TASK REQUIREMENTS
Every line of the entries with the word "safety" in it should be shown.

——

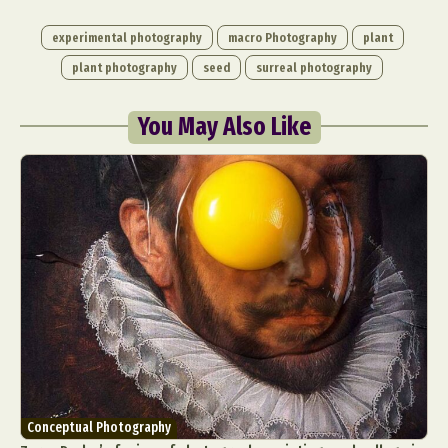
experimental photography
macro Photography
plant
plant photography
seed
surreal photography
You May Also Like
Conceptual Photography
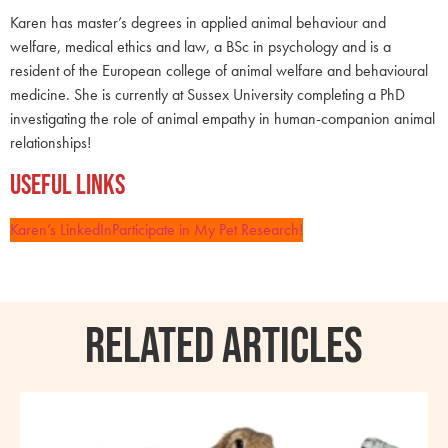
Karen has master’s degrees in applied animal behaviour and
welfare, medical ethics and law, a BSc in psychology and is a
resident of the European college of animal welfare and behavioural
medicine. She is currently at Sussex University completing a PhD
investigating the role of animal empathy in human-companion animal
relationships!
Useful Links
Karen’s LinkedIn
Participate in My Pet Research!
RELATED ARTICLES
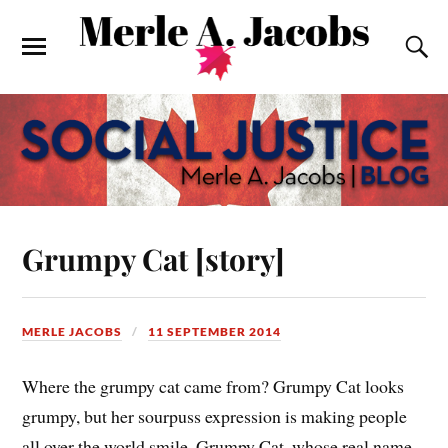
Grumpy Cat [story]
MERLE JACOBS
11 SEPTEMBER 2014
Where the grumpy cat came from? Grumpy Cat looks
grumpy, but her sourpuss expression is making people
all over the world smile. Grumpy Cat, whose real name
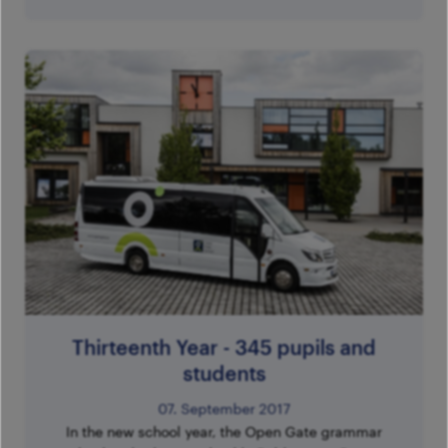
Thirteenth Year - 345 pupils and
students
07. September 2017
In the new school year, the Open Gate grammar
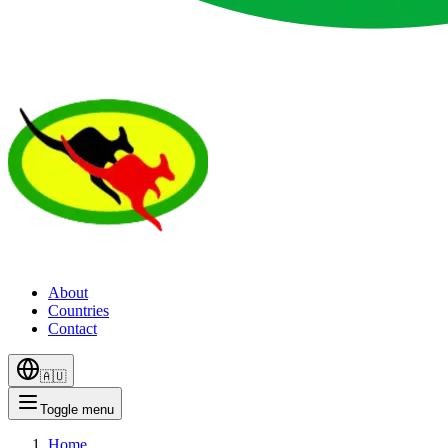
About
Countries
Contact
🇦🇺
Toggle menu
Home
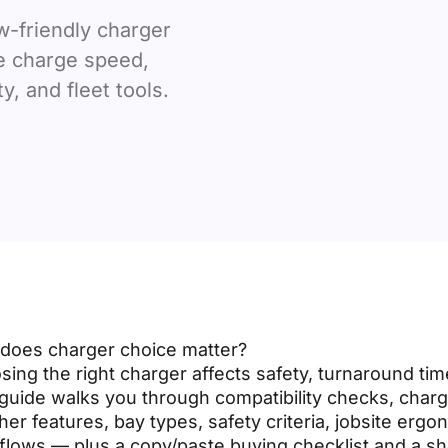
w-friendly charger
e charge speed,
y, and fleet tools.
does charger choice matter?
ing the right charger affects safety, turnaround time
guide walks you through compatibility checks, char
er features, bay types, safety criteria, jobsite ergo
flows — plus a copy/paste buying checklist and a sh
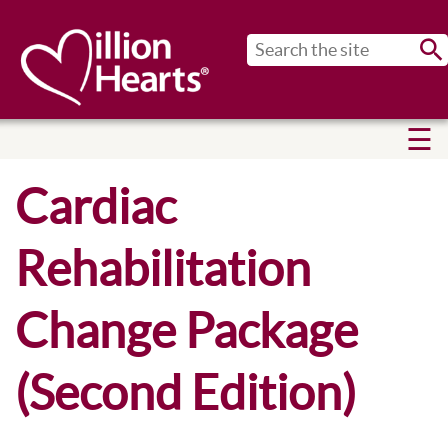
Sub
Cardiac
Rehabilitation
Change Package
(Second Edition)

——

FINISHED EXERCISE
ing the right charger affects safety, turnaround time
er features, bay types, safety criteria, jobsite ergo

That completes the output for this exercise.